Beothukan Family (from the tribal or
group name Béothuk,
which probably signifies 'man,' or 'human being,' but was employed by
Europeans to mean 'Indian,' or 'Red Indian'; in the latter case because
the Beothuk colored themselves and tinted their utensils and arms with red
ocher). So far as known only a single tribe, called Beothuk, which
inhabited the island of Newfoundland when first discovered, constituted
this family, although existing vocabularies indicate it marked dialectic
differences. At first the Beothuk were classified either as Eskimauan or
as Algonquian, but now, largely through the researches of Gatschet, it is
deemed best to regard them as constituting a distinct linguistic stock. It
is probable that in 1497 Beothukan people were met by Sebastian Cabot when
he discovered Newfoundland, as he states that he met people "painted with
red ocher," which is a marked characteristic of the Beothuk of later
observers. Whitbourne (Chappell, Voy. to Newfoundland, 1818), who visited
Newfoundland in 1622, stated that the dwelling places of these Indians
were in the north and west parts of the island, adding that "in war they
use bows and arrows, spears, darts, clubs, and slings." The extinction of
the Beothuk was due chiefly to the bitter hostility of the French and to
Micmac invasion from Nova Scotia at the beginning of the 18th century, the
Micmac settling in west Newfoundland as hunters and fishermen. For a time
these dwelt in amity with the Beothuk, but in 1770, quarrels having
arisen, a destructive battle was fought between the two peoples at the
north end of Grand Pond. The Beothuk, however, lived on friendly terms
with the Naskapi, or Labrador Montagnais, and the two peoples visited and
traded with each other.
Exasperated by the petty depredations of these tribes,
the French, in the middle of the 18th century, offered a reward for every
head of a Beothuk Indian. To gain this reward and to obtain the valuable
furs they possessed, the more numerous Micmac hunted and gradually
exterminated them as an independent people. The English treated the
Beothuk with much less rigor; indeed, in 1810 Sir Thomas Duckworth issued
a proclamation for their protection. The banks of the River of Exploits
and its tributaries appear to have been their last inhabited territory.

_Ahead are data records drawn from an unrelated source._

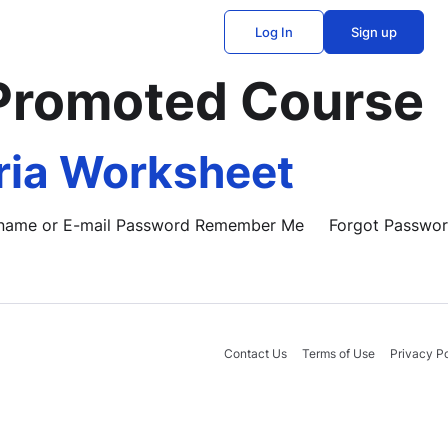
Log In
Sign up
Promoted Course
ria Worksheet
Username or E-mail Password Remember Me Forgot Passwo
Contact Us
Terms of Use
Privacy Po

De Laet (Novus Orbis, 34,1633) describes these
Newfoundland Indians as follows: "The height of the body is medium, the
hair black, the face broad, the nose flat, and the eyes large; all the
males are beardless, and both sexes tint not only their skin but also
their garments with a kind of red color. And they dwell in certain conical
lodges and low huts of sticks set in a circle and joined together in the
roof. Being nomadic, they frequently change their habitations. They had a
kind of cake made with eggs and baked in the sun, and a sort of pudding,
stuffed in gut, and composed of seal's fat, livers, eggs, and other
ingredients." He describes also their peculiar crescent shaped birch-bark
canoes, which had sharp keels, requiring, much ballast to keep them from
overturning; these were not more than 20 feet in length and they could
bear at most 5 persons. Remains of their lodges, 30 to 40 feet in
circumference and constructed by forming a slender frame of poles
overspread with birch bark, are still traceable. They had both summer and
winter dwellings, the latter often accommodating about 20 people each.
Jukes (Excursions, 1842) describes their deer fences or deer stockades of
trees, which often extended for 30 miles along a river. They employed pits
or caches for storing food, and used the steam bath in huts covered with
skins and heated with hot stones. Some of the characteristics in which the
Beothuk differed from most other Indians were a marked lightness of skin
color, the use of trenches in their lodges for sleeping berths, the
peculiar form of their canoes, the non domestication of the dog, and the
dearth evidence of pottery making.
Bonnycastle (Newfoundland in 1842)
states that the Beothuk used the inner bark of Pinus balsamifera as
food, while Lloyd (Jour. Inst., Iv,1875) mentions the fact that they
obtained fire by igniting the down of the bluejay from sparks produced by
striking together two pieces of iron pyrites.
Peyton, cited by Lloyd, declares that the sun was the
chief object' of their worship. Carmack's expedition, conducted in behalf
of the Beothic Society for the Civilization of the Native Savages, in
1827, failed to find a single individual of this once prominent tribe,
although the island was crossed centrally in the search. As they were on
good terms with the Naskapi of Labrador, they perhaps crossed the strait
of Belle Isle and became incorporated with them.